[Recorded data]
^^^^
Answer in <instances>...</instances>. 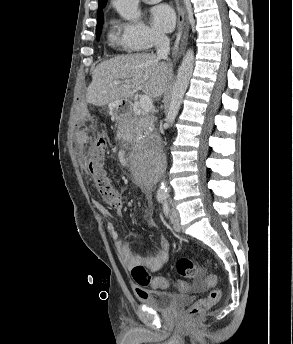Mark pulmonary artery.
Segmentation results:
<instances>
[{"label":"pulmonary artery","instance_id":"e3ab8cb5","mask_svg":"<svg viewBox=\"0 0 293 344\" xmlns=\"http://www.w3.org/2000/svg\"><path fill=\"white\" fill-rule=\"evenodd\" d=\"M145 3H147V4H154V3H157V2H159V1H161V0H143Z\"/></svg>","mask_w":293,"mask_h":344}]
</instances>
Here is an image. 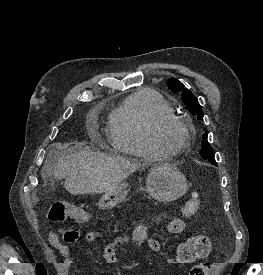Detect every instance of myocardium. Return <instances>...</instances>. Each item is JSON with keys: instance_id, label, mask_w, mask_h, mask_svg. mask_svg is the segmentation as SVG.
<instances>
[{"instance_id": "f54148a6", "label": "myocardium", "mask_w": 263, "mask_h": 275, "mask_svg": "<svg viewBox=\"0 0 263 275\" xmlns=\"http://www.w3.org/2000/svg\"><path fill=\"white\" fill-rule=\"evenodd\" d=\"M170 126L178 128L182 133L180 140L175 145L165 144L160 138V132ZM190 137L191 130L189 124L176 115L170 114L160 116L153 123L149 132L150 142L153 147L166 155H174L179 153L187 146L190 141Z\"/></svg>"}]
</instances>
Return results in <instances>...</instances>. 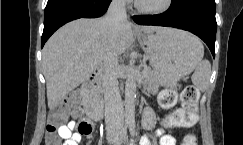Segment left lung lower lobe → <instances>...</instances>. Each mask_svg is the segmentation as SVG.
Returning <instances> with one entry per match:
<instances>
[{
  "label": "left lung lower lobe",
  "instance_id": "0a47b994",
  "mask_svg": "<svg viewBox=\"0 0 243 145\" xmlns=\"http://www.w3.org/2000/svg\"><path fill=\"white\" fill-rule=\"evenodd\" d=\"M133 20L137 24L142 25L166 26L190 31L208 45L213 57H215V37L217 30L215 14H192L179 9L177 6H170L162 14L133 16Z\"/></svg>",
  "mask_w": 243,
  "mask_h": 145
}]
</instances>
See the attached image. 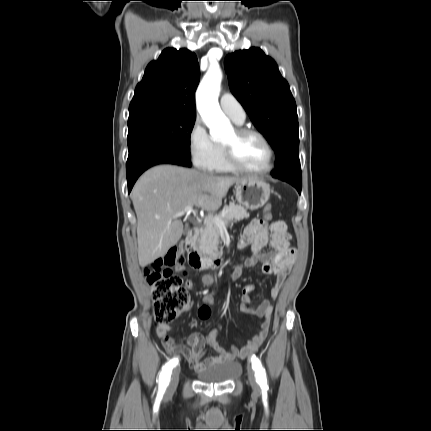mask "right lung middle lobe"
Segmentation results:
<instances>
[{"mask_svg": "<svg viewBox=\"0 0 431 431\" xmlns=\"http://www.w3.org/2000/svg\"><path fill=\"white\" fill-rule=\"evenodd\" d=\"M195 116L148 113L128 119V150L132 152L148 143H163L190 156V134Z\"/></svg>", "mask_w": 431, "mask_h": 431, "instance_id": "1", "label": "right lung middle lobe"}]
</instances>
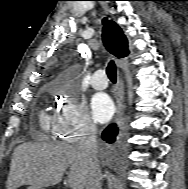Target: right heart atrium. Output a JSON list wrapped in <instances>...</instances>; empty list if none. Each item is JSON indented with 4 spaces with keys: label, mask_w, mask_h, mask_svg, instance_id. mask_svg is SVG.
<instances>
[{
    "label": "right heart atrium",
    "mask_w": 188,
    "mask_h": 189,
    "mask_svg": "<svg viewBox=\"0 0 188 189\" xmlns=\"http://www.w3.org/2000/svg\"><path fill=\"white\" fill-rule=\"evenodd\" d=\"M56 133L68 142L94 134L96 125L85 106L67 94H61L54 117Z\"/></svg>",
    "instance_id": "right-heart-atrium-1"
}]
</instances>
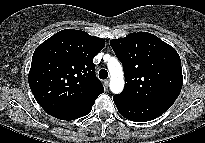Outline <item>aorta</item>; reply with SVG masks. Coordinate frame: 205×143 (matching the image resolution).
^^^^
* What this task involves *
Your copy should hold exactly the lines from the one with "Target: right heart" through the end of the records, both included, and no pictures.

* Result of the exercise *
Target: right heart atrium. Output a JSON list wrapped in <instances>...</instances>; empty list if none. Each item is JSON indented with 4 spaces with keys: label, mask_w, mask_h, mask_svg, instance_id. mask_svg is SVG.
<instances>
[{
    "label": "right heart atrium",
    "mask_w": 188,
    "mask_h": 189,
    "mask_svg": "<svg viewBox=\"0 0 188 189\" xmlns=\"http://www.w3.org/2000/svg\"><path fill=\"white\" fill-rule=\"evenodd\" d=\"M56 133L68 142L94 134L96 125L85 106L67 94H61L54 117Z\"/></svg>",
    "instance_id": "right-heart-atrium-1"
}]
</instances>
Outline <item>aorta</item>; reply with SVG masks. Coordinate frame: 205×143 (matching the image resolution).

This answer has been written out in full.